EXERCISE DESCRIPTION
Read the records beneath this task and copy every line that contains the string "empty".

Data extracted from a collection:
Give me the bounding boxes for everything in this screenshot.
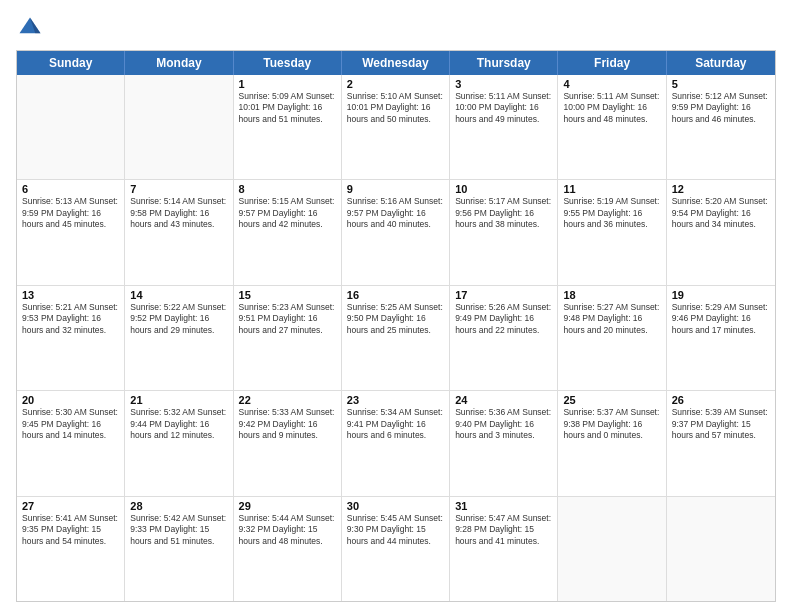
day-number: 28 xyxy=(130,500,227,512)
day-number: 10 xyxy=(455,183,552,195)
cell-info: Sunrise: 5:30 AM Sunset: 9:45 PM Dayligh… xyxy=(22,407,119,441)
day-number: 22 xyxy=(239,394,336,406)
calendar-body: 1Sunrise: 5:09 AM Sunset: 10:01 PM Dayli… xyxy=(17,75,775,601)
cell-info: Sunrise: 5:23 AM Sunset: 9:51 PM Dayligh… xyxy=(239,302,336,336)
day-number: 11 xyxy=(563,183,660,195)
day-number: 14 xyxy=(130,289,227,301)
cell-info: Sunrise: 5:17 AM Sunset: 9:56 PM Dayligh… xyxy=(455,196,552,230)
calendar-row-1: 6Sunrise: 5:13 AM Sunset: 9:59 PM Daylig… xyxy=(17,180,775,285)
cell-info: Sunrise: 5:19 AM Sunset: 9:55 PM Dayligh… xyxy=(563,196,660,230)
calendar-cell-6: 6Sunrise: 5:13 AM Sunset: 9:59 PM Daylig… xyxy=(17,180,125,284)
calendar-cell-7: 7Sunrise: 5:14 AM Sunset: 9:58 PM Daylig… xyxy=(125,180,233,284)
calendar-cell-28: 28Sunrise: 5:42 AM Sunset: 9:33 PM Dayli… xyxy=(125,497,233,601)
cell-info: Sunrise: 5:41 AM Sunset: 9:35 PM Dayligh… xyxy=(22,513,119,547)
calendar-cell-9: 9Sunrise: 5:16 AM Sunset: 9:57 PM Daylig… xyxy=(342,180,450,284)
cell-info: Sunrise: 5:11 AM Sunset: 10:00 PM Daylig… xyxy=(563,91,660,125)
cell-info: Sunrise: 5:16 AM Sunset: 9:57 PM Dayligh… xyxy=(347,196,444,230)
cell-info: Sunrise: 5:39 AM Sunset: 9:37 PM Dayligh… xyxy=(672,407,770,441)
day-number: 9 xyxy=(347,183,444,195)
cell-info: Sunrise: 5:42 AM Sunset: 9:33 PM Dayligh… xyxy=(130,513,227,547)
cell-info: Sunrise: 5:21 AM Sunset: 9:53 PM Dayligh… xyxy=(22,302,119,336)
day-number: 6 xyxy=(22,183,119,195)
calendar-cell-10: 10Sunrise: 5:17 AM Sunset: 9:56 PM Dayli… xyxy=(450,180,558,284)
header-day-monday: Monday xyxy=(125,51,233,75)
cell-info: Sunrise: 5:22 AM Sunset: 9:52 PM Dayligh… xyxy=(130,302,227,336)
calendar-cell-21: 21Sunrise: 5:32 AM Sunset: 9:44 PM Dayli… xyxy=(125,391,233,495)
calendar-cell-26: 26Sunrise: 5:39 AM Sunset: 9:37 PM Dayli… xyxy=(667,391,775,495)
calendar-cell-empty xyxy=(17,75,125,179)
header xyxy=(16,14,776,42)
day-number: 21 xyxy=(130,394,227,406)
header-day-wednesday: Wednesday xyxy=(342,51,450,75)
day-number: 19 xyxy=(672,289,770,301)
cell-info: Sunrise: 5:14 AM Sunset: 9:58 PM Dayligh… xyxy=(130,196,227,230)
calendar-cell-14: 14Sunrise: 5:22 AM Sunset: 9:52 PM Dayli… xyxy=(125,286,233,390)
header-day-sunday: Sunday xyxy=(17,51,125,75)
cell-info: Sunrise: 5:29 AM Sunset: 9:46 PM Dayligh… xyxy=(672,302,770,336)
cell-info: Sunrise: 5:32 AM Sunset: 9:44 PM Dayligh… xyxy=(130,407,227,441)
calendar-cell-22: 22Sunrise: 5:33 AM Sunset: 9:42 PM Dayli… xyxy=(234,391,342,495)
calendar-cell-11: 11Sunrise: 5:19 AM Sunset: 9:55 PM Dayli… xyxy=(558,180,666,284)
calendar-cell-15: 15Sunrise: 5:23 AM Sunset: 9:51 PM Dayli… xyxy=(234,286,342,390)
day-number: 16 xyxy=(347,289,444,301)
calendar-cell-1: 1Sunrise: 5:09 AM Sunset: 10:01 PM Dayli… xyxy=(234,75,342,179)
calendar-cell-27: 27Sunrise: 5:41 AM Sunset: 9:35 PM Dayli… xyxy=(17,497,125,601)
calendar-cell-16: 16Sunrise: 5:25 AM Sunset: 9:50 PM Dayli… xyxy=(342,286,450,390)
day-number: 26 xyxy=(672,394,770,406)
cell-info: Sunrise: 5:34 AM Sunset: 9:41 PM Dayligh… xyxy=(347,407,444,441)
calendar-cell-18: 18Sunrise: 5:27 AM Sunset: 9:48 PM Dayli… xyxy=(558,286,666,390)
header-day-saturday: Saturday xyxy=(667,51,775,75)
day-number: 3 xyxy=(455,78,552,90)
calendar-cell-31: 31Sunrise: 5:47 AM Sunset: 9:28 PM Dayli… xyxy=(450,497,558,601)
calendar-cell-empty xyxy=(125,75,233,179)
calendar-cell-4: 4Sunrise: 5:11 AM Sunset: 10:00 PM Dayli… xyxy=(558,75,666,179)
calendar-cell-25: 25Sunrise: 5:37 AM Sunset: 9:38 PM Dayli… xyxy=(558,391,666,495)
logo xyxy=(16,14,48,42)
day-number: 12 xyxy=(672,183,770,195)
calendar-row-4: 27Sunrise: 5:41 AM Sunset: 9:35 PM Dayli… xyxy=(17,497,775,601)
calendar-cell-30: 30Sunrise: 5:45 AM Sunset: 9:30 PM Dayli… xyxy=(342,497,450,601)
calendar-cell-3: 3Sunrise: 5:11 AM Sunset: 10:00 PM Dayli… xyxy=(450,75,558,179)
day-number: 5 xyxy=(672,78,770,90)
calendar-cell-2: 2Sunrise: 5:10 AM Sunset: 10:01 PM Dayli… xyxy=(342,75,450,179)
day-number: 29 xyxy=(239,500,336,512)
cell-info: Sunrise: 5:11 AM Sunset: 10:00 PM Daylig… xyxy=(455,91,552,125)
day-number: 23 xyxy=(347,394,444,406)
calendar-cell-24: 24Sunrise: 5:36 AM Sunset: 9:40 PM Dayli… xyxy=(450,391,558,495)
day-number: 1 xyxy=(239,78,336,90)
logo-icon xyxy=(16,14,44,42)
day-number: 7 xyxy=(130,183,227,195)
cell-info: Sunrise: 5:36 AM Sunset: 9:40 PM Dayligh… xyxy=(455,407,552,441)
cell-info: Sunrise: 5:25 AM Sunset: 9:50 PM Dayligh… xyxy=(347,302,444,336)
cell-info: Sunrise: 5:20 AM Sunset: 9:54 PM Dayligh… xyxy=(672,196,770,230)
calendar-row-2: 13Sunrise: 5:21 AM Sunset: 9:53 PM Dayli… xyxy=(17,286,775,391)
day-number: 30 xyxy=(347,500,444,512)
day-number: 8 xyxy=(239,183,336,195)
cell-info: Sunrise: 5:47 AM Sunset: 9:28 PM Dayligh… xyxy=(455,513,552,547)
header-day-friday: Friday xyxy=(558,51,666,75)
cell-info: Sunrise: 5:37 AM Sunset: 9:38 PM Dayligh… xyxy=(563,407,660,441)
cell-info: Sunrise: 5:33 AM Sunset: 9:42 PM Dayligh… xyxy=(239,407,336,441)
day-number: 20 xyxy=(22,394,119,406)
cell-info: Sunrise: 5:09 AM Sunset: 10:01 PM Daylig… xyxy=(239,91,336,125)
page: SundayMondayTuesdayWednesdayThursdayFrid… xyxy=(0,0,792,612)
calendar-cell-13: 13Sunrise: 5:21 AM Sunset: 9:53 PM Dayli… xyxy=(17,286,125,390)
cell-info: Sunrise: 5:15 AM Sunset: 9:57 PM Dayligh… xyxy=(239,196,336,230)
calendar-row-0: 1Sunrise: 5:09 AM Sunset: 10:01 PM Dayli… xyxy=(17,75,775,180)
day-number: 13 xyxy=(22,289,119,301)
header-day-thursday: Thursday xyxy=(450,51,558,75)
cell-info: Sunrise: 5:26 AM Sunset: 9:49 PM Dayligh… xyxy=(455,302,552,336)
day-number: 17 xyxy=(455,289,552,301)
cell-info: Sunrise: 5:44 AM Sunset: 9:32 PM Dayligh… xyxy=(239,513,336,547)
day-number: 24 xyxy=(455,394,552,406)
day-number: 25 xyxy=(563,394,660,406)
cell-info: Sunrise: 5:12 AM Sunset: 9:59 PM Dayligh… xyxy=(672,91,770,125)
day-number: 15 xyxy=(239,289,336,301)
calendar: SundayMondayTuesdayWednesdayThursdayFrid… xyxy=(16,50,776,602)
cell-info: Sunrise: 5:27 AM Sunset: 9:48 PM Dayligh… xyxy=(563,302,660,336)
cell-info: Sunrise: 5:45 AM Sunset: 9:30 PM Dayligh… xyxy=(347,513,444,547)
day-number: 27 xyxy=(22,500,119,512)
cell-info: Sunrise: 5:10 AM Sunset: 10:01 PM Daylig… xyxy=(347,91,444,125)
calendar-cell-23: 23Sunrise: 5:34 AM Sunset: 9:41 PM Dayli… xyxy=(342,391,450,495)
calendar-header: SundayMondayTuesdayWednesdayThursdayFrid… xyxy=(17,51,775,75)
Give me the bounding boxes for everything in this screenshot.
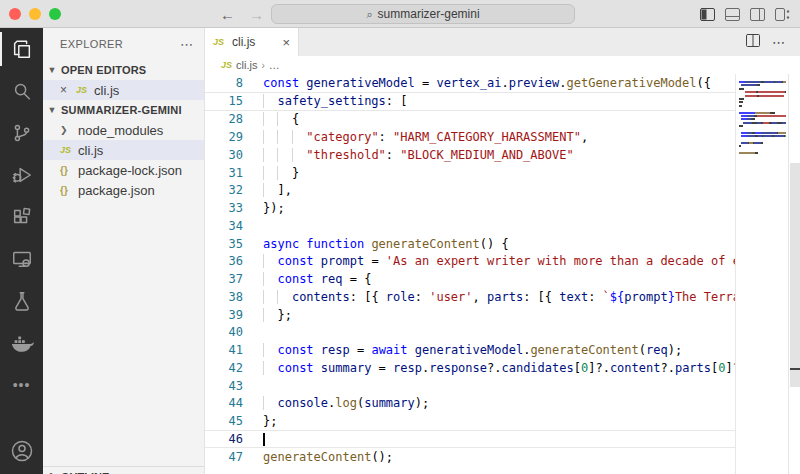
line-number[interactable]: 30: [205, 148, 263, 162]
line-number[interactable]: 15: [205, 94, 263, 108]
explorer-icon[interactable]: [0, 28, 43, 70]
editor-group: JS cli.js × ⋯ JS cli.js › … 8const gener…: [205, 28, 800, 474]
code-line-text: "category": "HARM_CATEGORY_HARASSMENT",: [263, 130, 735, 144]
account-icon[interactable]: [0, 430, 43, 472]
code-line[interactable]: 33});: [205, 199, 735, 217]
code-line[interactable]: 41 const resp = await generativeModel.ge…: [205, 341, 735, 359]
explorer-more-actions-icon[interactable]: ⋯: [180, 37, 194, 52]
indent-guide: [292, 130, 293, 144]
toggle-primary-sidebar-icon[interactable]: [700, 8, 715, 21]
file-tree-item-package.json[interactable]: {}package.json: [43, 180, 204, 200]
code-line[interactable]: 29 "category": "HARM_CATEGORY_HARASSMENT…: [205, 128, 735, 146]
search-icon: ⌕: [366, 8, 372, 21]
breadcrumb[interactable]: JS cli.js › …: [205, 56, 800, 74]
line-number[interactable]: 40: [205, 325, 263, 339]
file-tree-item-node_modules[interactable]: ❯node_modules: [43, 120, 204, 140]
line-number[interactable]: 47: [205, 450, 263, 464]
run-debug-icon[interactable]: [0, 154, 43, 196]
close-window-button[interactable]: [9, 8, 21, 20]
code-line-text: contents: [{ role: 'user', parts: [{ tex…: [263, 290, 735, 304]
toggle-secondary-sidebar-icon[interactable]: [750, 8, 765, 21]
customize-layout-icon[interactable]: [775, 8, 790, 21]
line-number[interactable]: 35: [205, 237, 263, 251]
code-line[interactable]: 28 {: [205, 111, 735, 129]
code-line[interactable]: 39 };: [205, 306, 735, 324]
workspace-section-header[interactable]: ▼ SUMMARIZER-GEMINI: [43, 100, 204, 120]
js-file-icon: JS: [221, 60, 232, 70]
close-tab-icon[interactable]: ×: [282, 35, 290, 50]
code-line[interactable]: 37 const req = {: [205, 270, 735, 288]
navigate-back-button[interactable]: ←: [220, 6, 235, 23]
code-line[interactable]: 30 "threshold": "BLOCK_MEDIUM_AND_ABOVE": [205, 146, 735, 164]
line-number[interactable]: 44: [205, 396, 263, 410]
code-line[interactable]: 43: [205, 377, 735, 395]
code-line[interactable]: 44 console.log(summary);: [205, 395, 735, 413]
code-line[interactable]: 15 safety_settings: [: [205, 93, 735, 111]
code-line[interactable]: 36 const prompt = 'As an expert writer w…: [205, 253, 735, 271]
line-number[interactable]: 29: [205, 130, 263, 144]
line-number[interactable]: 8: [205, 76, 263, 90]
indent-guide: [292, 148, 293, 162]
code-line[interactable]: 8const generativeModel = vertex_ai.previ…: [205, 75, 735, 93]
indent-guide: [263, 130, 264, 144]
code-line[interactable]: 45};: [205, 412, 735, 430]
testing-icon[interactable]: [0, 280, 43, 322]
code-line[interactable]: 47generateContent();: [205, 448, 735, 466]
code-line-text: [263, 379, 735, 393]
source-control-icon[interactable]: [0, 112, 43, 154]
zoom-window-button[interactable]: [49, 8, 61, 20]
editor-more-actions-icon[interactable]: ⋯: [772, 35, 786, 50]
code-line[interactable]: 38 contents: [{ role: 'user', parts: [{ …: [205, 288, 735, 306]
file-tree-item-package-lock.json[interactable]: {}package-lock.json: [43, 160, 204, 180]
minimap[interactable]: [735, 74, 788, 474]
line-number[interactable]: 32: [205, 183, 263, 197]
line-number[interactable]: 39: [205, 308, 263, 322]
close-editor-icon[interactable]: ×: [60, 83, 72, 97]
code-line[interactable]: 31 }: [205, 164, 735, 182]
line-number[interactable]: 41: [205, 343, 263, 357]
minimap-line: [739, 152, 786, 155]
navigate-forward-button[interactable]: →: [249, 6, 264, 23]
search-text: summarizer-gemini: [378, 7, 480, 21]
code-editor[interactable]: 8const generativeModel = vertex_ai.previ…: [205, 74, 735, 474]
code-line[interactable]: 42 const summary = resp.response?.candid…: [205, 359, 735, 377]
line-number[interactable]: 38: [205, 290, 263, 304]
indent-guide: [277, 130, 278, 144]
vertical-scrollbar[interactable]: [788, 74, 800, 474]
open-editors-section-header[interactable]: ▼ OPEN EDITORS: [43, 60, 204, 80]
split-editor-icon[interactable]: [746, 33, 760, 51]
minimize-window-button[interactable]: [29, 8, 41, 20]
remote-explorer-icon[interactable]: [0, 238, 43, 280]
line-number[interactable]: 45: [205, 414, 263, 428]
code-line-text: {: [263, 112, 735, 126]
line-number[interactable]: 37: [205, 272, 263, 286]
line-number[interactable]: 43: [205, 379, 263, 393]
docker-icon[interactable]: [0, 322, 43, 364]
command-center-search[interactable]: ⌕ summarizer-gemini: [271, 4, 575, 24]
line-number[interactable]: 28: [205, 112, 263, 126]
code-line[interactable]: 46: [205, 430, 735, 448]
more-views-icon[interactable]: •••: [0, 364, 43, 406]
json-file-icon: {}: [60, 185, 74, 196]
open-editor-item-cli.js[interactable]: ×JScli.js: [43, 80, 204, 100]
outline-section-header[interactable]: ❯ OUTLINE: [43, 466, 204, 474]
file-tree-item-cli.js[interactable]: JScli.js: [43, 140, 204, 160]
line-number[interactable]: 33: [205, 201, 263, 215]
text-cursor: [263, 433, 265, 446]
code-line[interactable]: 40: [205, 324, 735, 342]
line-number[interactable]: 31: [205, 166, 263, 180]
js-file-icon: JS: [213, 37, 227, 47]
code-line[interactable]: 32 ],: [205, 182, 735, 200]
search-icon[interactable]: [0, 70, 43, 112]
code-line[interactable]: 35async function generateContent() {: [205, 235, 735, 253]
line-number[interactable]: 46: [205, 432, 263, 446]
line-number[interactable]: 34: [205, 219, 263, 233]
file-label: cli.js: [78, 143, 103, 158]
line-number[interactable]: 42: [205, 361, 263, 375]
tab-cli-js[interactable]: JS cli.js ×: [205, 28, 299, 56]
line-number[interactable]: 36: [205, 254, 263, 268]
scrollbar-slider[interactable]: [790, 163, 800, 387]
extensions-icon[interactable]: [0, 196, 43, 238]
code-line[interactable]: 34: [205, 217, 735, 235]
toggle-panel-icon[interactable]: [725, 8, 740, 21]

EXERCISE RESPONSE
calendar-cell-empty xyxy=(17,75,125,179)
calendar-cell-empty xyxy=(125,75,233,179)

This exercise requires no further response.